**What you are asked to do**
Take the lines below from the one with "liberar a lagoa de" through the one with "criar meu próprio" and print only them, exactly. Don't print the pictures.

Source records

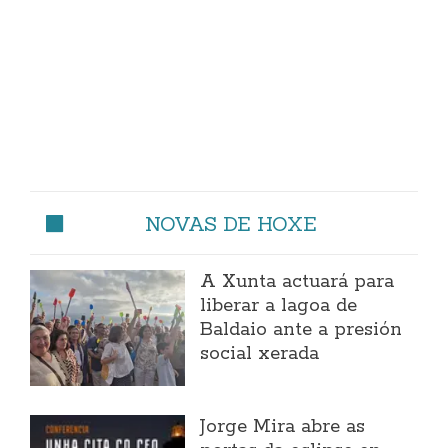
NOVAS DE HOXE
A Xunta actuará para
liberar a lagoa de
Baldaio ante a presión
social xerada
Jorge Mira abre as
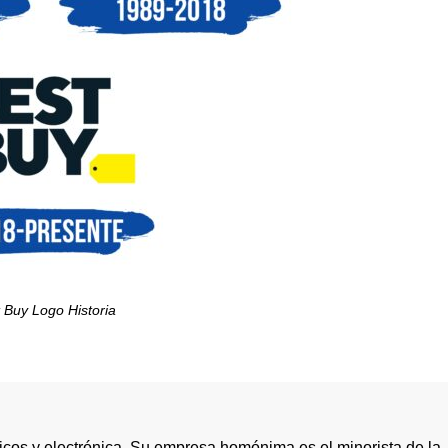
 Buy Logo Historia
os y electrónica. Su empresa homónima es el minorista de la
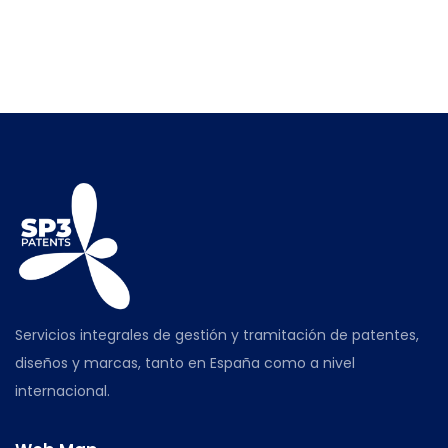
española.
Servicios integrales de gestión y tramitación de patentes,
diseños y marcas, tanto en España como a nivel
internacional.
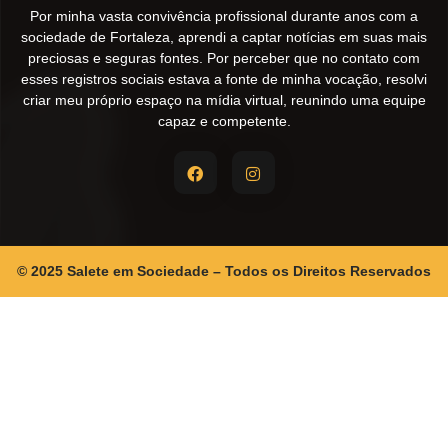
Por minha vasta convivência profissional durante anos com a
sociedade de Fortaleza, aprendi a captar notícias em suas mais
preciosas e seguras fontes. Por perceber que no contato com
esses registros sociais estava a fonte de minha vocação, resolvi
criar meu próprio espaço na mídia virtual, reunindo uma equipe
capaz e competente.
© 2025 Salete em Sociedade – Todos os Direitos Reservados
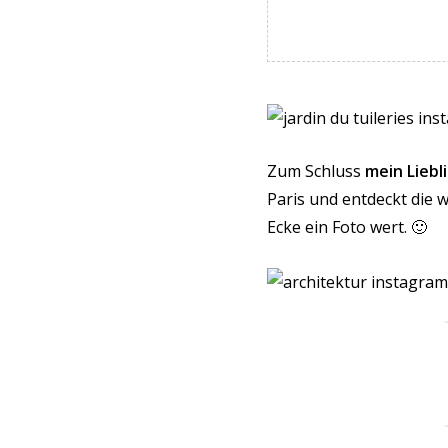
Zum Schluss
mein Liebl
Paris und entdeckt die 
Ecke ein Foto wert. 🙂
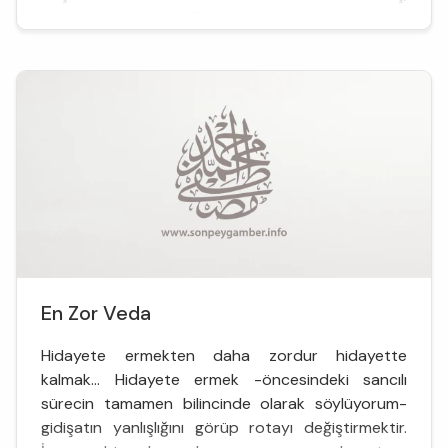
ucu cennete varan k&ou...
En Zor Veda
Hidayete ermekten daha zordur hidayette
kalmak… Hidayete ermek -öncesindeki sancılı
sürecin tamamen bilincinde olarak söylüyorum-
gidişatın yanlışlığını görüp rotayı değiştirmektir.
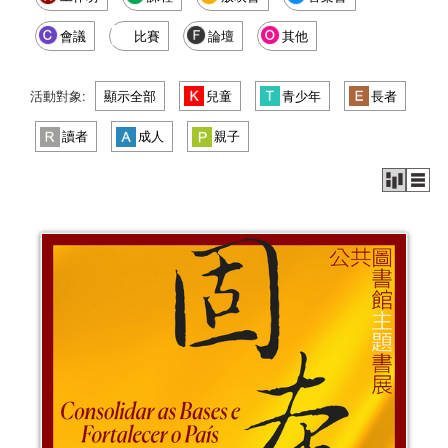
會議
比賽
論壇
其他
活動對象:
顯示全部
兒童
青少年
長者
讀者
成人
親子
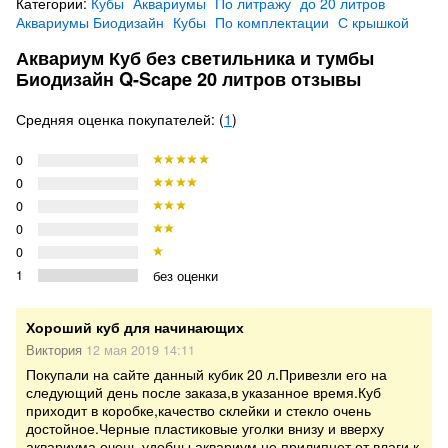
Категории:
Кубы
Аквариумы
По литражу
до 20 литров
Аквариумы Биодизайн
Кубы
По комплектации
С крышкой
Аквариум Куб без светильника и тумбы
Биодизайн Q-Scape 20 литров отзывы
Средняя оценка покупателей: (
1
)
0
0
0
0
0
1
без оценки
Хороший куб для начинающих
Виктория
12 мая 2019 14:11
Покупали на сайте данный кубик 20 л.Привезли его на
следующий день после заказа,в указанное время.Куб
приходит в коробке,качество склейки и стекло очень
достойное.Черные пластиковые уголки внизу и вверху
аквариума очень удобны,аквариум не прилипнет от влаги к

**Solution to this exercise**
liberar a lagoa de
Baldaio ante a presión
social xerada
Jorge Mira abre as
 Buy Logo Historia
os y electrónica. Su empresa homónima es el minorista de la
española.
Servicios integrales de gestión y tramitación de patentes,
diseños y marcas, tanto en España como a nivel
internacional.
Por minha vasta convivência profissional durante anos com a
sociedade de Fortaleza, aprendi a captar notícias em suas mais
preciosas e seguras fontes. Por perceber que no contato com
esses registros sociais estava a fonte de minha vocação, resolvi
criar meu próprio espaço na mídia virtual, reunindo uma equipe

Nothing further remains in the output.